## YOUR OBJECTIVE
Lines before the one containing "有限会社さんず スーサイド・サポート・サ" are left out. Retype that line and the rest through the end of the material exactly.
#####
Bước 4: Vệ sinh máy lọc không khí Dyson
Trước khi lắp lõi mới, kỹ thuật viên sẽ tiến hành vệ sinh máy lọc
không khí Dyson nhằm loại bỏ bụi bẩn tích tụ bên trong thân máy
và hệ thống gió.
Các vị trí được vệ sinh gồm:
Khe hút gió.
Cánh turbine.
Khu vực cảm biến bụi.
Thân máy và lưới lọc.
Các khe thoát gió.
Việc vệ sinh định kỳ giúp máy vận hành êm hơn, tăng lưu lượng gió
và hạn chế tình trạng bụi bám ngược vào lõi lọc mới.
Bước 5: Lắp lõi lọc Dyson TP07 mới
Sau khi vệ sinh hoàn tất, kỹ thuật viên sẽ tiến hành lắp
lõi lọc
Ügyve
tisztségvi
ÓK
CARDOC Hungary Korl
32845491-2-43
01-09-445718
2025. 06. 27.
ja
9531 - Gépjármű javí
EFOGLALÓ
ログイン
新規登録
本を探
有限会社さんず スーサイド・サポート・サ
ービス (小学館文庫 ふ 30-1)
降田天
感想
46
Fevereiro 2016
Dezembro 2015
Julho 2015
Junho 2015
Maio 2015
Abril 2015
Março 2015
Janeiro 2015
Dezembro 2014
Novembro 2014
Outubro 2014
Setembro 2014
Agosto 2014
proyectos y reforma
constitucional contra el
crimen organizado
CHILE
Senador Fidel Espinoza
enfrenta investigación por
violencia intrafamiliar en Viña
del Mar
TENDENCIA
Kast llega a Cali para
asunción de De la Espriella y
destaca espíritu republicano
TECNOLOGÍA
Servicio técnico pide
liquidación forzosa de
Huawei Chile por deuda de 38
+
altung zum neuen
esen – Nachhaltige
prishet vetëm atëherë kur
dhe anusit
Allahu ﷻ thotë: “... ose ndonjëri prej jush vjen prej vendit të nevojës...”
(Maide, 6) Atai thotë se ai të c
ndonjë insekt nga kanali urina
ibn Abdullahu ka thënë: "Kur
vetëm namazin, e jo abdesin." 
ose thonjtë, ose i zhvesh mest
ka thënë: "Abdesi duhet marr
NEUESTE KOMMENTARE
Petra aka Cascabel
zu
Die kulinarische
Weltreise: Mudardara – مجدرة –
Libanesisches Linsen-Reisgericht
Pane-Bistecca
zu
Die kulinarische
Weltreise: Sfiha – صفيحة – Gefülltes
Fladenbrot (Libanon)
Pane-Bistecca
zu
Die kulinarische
#####
## SOLUTION TO THIS PROBLEM
有限会社さんず スーサイド・サポート・サ
ービス (小学館文庫 ふ 30-1)
降田天
感想
46
Fevereiro 2016
Dezembro 2015
Julho 2015
Junho 2015
Maio 2015
Abril 2015
Março 2015
Janeiro 2015
Dezembro 2014
Novembro 2014
Outubro 2014
Setembro 2014
Agosto 2014
proyectos y reforma
constitucional contra el
crimen organizado
CHILE
Senador Fidel Espinoza
enfrenta investigación por
violencia intrafamiliar en Viña
del Mar
TENDENCIA
Kast llega a Cali para
asunción de De la Espriella y
destaca espíritu republicano
TECNOLOGÍA
Servicio técnico pide
liquidación forzosa de
Huawei Chile por deuda de 38
+
altung zum neuen
esen – Nachhaltige
prishet vetëm atëherë kur
dhe anusit
Allahu ﷻ thotë: “... ose ndonjëri prej jush vjen prej vendit të nevojës...”
(Maide, 6) Atai thotë se ai të c
ndonjë insekt nga kanali urina
ibn Abdullahu ka thënë: "Kur
vetëm namazin, e jo abdesin." 
ose thonjtë, ose i zhvesh mest
ka thënë: "Abdesi duhet marr
NEUESTE KOMMENTARE
Petra aka Cascabel
zu
Die kulinarische
Weltreise: Mudardara – مجدرة –
Libanesisches Linsen-Reisgericht
Pane-Bistecca
zu
Die kulinarische
Weltreise: Sfiha – صفيحة – Gefülltes
Fladenbrot (Libanon)
Pane-Bistecca
zu
Die kulinarische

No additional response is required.